Riverdale is nothing more than another glamorisation of death and mental health

Here we go again


Yet again, we are faced with a popular Netflix show that slams our efforts to raise awareness of the severity of mental health – whether that's depression, anxiety, suicide or grief. But it's just a trash TV show, right?

Yeah, it's just a show with over a two million viewers, most of whom are streaming it in lectures because they can't wait the two hours until they go home. Doesn't it scare you that we're this obsessed with a show, which paints death as little more than an excuse for high school gossip?

Add some mental health issues and boom, 2 million views

Riverdale – a small town with many secrets to hide. Isn't that the premise of every Netflix show? Ordinary american town, some murders, sprinkle a hint of supernatural in there and you've got yourself a CW hit.

But in 2017, there's a fourth criteria: mental health. Death has become, somewhat, fashionable to teen TV. As though the addition of the depressed, cynical outsider will make the show more 'relevant' to current teen issues.

It's predictable. It's romanticised. And it's an insult to anyone with a crippling mental health disorder.

Hate to break it to you Netflix, but desensitising an entire generation to depression, suicide and death is not raising awareness, it is patronising to the vast impact that death can have on a person.

Riverdale's Blossom family is just one example of the media's disgusting representation of mental health.

First, Cheryl Blossom – suicidal mean girl or gothic heroine?

Riverdale's mean girl with fake hair, fake lashes and fake daddy issues. She's the gothic version of Blair Waldorf. Only Blair's infamous, witty one liners are replaced with forced quotes that just scream "make me into a meme". It's as though the screenwriters spent more time planning the show's memes than building convincing characters. Oh, and let's not forget Thornhill, the Blossom's gothic mansion, where i'm just waiting for Cheryl's fangs and bloody victims to pop out to play.

So how do you make a predictable character more intriguing to millennials? Add some mental health issues, or better yet – make her suicidal. Duh.

Daddy kills her incestuous twin brother, involves her in a drug business and then kills himself. Meanwhile, Cheryl continues to slap on her strip lashes, prance about in her perfect mean girl outfits and and act as though Cheer Captain and boys are the most important things in her life. And then oops, she tries to kill herself.

Cheryl goes from one graceful tear to attempting suicide in a few episodes

Riverdale is patronising towards the detrimental impact that death can have on a person, whether it's the passing of a loved one or a suicide. Cheryl's development from grief to suicidal is actually shocking when you consider the recent improvements to raising awareness of mental health.

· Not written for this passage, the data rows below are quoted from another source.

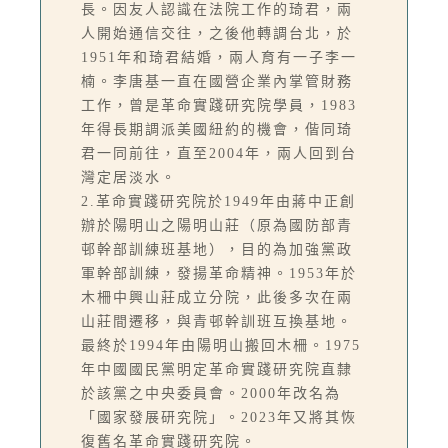
長。因友人認識在法院工作的琦君，兩
人開始通信交往，之後他轉調台北，於
1951年和琦君結婚，兩人育有一子李一
楠。李唐基一直在國營企業內掌管財務
工作，曾是革命實踐研究院學員，1983
年得長期調派美國紐約的機會，偕同琦
君一同前往，直至2004年，兩人回到台
灣定居淡水。
2.革命實踐研究院於1949年由蔣中正創
辦於陽明山之陽明山莊（原為國防部青
邨幹部訓練班基地），目的為加強黨政
軍幹部訓練，發揚革命精神。1953年於
木柵中興山莊成立分院，此後多次在兩
山莊間遷移，與青邨幹訓班互換基地。
最終於1994年由陽明山搬回木柵。1975
年中國國民黨明定革命實踐研究院直隸
於該黨之中央委員會。2000年改名為
「國家發展研究院」。2023年又將其恢
復舊名革命實踐研究院。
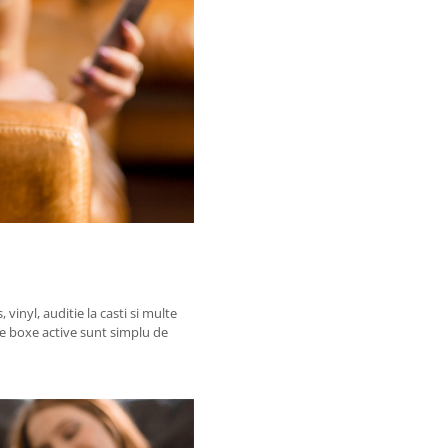
inyl, auditie la casti si multe
ste boxe active sunt simplu de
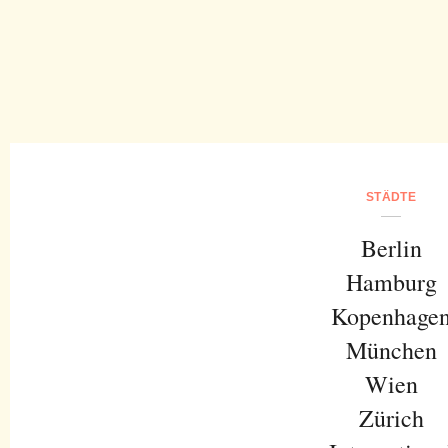
STÄDTE
Berlin
Hamburg
Kopenhage
München
Wien
Zürich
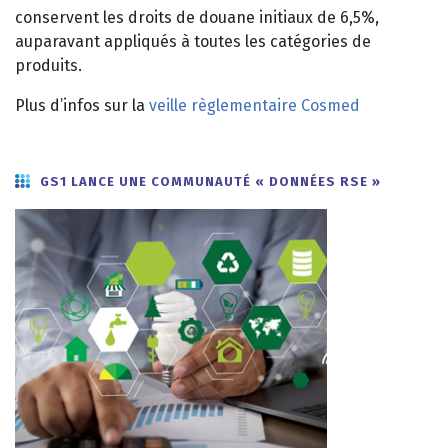
conservent les droits de douane initiaux de 6,5%,
auparavant appliqués à toutes les catégories de
produits.
Plus d’infos sur la
veille règlementaire Cosmed
GS1 LANCE UNE COMMUNAUTÉ « DONNÉES RSE »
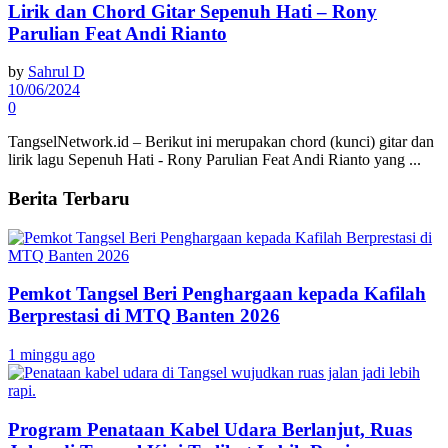
Lirik dan Chord Gitar Sepenuh Hati – Rony
Parulian Feat Andi Rianto
by
Sahrul D
10/06/2024
0
TangselNetwork.id – Berikut ini merupakan chord (kunci) gitar dan
lirik lagu Sepenuh Hati - Rony Parulian Feat Andi Rianto yang ...
Berita Terbaru
Pemkot Tangsel Beri Penghargaan kepada Kafilah
Berprestasi di MTQ Banten 2026
1 minggu ago
Program Penataan Kabel Udara Berlanjut, Ruas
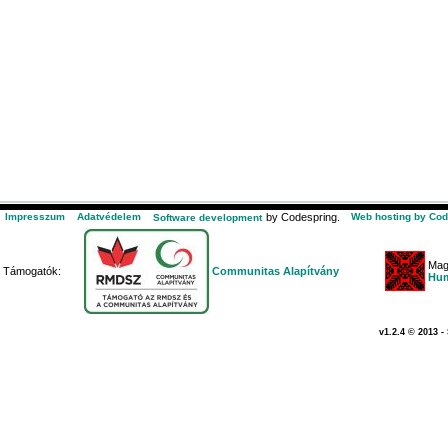
Impresszum
Adatvédelem
by Codespring.
Web hosting by Cod
Software development
Mag
Támogatók:
Communitas Alapítvány
Hum
v1.2.4 © 2013 -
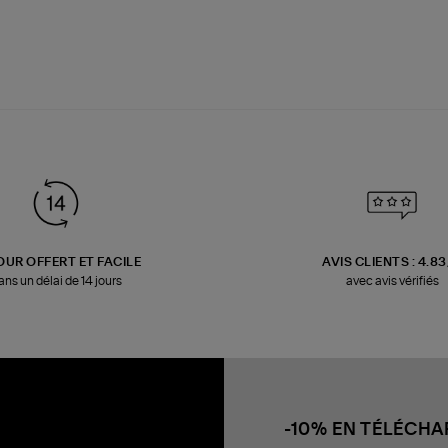
OUR OFFERT ET FACILE
AVIS CLIENTS : 4.8
ans un délai de 14 jours
avec avis vérifiés
-10% EN TÉLÉCH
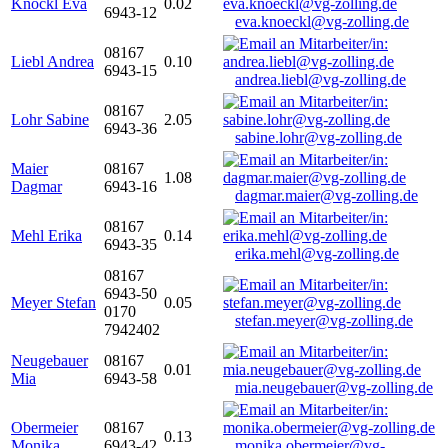
Knöckl Eva
0.02
6943-12
eva.knoeckl@vg-zolling.de
08167
Liebl Andrea
0.10
6943-15
andrea.liebl@vg-zolling.de
08167
Lohr Sabine
2.05
6943-36
sabine.lohr@vg-zolling.de
Maier
08167
1.08
Dagmar
6943-16
dagmar.maier@vg-zolling.de
08167
Mehl Erika
0.14
6943-35
erika.mehl@vg-zolling.de
08167
6943-50
Meyer Stefan
0.05
0170
stefan.meyer@vg-zolling.de
7942402
Neugebauer
08167
0.01
Mia
6943-58
mia.neugebauer@vg-zolling.de
Obermeier
08167
0.13
Monika
6943-42
monika.obermeier@vg-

Don't get me wrong, there are still major issues in all aspects of our mental health education, diagnosis and treatment. However, for a show that has such a large teenage following, you would think that they would be a little less trivial with their approach to suicide and show a little more of the horrific brutality.

Don't tell me she represents "teenage girls" because in reality, she's a walking glamorisation of grief, depression and suicide. And ultimately, a consequence of bullshit screenwriting.

Is it just me, or is red hair more important than Jason Blossom's death?

He's the guy, who was murdered at the start and the character that the plot line should focus on. Instead, all we know is that he is a dead, incestuous american footballer with the iconic Riverdale hair and twins on the way.

Hair colour is depicted as more significant than death in this show.

I'm fairly sure "Riverdale Red" should be a hair dye because literally half of the cast have the exact same shade of unnatural, orange hair – Cheryl, Archie, Archie's mum, Jason, the list goes on. Cheryl even says:

"We Blossom's live and die by our red curls."

Does the show just have a ginger fetish or is their red hair supposed to have some shit symbollic meaning?

It's as though the Blossom's were supposed to be a gothic myth – "the family that founded Riverdale". However, they just wind up being yet another creepy, dysfunctional family, who happens to have good genes.

Back to Jason, wait, who is he again?

His death is used as an excuse for a high school murder investigation, based soley upon gossip. He leaves behind Polly, his psycho pregnant girl; Cheryl, who has all of one breakdown before recurling her hair and then his parents… oh yeah, they killed him. The entire show is based upon the death of Jason Blossom and yet, no one seems to actually give a shit about him, including the viewers.

Riverdale treats death as insignificant, forgettable and quite frankly, trivial.

But the shade of the cast's red hair? So fucking important.